What you should do –
The expected output is every entry, repeated word for word.

** Opening Exercise materials block **

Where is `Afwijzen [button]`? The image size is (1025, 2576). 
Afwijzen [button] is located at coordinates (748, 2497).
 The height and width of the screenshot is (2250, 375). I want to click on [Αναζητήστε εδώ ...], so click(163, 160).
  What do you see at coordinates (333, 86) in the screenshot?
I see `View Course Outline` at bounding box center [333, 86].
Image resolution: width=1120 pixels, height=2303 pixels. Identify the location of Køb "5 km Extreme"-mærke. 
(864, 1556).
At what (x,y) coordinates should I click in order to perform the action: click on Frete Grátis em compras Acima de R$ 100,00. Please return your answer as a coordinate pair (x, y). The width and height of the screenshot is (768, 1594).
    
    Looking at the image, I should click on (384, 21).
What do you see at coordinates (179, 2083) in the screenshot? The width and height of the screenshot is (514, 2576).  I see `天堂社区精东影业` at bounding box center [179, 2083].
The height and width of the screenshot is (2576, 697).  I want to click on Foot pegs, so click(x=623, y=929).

** Closing Exercise materials block **

Response below –
Where is `Afwijzen [button]`? The image size is (1025, 2576). 
Afwijzen [button] is located at coordinates (748, 2497).
 The height and width of the screenshot is (2250, 375). I want to click on [Αναζητήστε εδώ ...], so click(163, 160).
  What do you see at coordinates (333, 86) in the screenshot?
I see `View Course Outline` at bounding box center [333, 86].
Image resolution: width=1120 pixels, height=2303 pixels. Identify the location of Køb "5 km Extreme"-mærke. 
(864, 1556).
At what (x,y) coordinates should I click in order to perform the action: click on Frete Grátis em compras Acima de R$ 100,00. Please return your answer as a coordinate pair (x, y). The width and height of the screenshot is (768, 1594).
    
    Looking at the image, I should click on (384, 21).
What do you see at coordinates (179, 2083) in the screenshot? The width and height of the screenshot is (514, 2576).  I see `天堂社区精东影业` at bounding box center [179, 2083].
The height and width of the screenshot is (2576, 697).  I want to click on Foot pegs, so click(x=623, y=929).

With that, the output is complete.